CBC News
Posted: Oct 11, 2012 12:42 PM ET
Last Updated: Oct 12, 2012 7:19 AM ET
Ontario public school teachers have launched a court action Thursday to challenge the Liberal government's legislation that imposes a contract and takes away their right to strike for two years. The local union said Hamilton's high school teachers are still upset with the new bill.
Ken Coran, the president of the Ontario Secondary School Teachers' Federation, said the education sector is willing to fight the government's legislation, which they view as the start of a larger effort to push back the rights of workers.
"Let's be very clear: Bill 115 appears to be the beginning of a greater agenda to erode the rights of hardworking Ontarians," Coran said during a Thursday afternoon news conference.
Ken Coran, the president of the Ontario Secondary School Teachers' Federation, says that Bill 115 appears to be the beginning of a greater agenda to erode the rights of hardworking Ontarians. (Mike Crawley/CBC)The OSSTF, along with the Elementary Teachers' Federation of Ontario (ETFO), the Canadian Union of Public Employees and the Ontario Public Service Employees Union are "each filing a court challenge against the Ontario government," Coran said.
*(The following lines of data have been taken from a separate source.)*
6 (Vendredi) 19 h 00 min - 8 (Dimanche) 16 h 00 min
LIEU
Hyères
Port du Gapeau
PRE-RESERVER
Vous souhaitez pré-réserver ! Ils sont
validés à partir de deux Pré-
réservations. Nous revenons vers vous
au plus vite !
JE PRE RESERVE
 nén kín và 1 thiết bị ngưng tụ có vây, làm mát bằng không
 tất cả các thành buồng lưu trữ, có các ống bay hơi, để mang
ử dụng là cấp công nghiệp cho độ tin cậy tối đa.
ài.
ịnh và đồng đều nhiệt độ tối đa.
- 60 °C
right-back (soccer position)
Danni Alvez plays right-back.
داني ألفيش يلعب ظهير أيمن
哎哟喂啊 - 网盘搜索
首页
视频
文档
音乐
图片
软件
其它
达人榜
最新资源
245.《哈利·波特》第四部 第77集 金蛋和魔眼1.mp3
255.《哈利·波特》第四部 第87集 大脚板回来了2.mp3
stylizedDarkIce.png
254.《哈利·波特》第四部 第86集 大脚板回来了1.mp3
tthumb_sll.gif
"We're feeling the effects in schools," said Chantal Mancini, chair of the local bargaining unit for the OSSTF. "Teachers are doing their best under a cloud."
Mancini said teachers in Hamilton are unsure about the future and what will happen to their ability to exercise their rights. The unions say Bill 115 strips teachers of the right to bargain collectively and sets a dangerous precedent for similar legislation being proposed for the broader public sector.
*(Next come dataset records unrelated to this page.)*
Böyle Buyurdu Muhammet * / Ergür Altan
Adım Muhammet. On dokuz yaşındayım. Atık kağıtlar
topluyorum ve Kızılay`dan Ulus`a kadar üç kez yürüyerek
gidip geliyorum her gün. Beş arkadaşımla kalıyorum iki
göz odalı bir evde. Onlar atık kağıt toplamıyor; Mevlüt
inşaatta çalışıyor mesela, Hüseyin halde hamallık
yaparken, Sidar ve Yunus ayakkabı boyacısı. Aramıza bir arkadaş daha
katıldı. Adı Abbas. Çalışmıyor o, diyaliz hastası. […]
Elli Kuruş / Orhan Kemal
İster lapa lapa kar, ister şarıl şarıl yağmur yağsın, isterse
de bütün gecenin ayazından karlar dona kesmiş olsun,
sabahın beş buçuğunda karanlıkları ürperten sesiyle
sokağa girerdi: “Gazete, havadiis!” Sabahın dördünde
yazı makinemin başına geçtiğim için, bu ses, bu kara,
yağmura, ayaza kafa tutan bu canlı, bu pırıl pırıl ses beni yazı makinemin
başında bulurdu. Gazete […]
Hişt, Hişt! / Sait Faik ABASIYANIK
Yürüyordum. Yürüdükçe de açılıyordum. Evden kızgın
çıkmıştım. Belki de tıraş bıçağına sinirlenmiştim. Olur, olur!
ETFO president Sam Hammond said the government imposed its legislation before unions had a chance to bargain "in a meaningful way with local school boards," a decision which has pushed the Liberals into a conflict with his members.
"We have said from the outset that Bill 115 is draconian legislation," Hammond said Thursday afternoon. "It goes far beyond any wage restraint or back-to-work legislation ever enacted in Ontario."
The unions also believe that Bill 115 violates the charter rights of its members.
On Thursday, Premier Dalton McGuinty defended the bill that will impose contracts on teachers and take away their right to strike for two years, while admitting that a newly filed legal challenge from teachers' unions was not unexpected.
"It's not a surprise that the teachers are pursuing this particular path," McGuinty told reporters in Vaughan, Ont. "We have a tremendous amount of confidence in the position that we have taken, and the law that we have adopted here in Ontario through working in concert with the opposition in the legislature."
Education Minister Laurel Broten said the government is confident the legislation is constitutional.
"Legal opinions we have read show otherwise," Mancini said, adding that the Ontario Civil Liberties Association is supporting the teachers' union.
Broten said the Liberals ensured they did not violate the right to collective bargaining by allowing the teachers' unions to negotiate deals before it passed the legislation.
Mancini said the city is behind our teachers.
"Hamilton is a labour town," Mancini said. "We're getting strong support from folks in the community."
Unions representing teachers at Catholic and Francophone schools in Ontario did accept the government's original offer, which still allows younger teachers to move up the salary grid.
The New Democrats predict the wage freeze bill will be struck down by the courts and will cost Ontario taxpayers more in the long run.
The Progressive Conservatives supported the minority Liberal government's bill to impose a contract on teachers last month, but complained it didn't go far enough.
The Liberals recently unveiled proposed legislation to freeze the wages of 481,000 workers at hospitals, colleges, provincial agencies and the civil service. Mancini said education workers are just the first to take on the fight to protect rights.
"As the message gets out and more and more students and parents understand that it's not about a wage increase, it's protecting our rights," she said, "that support will grow."
The Tories said they can't vote for the bill because it exempts too many workers such as police and firefighters who are employed by municipalities, while the NDP say it is unconstitutional and will not survive a court challenge.
The government says it needs a two-year wage freeze from more than 1.2 million public sector workers so it can trim a $14.8-billion deficit without laying off staff or cutting services.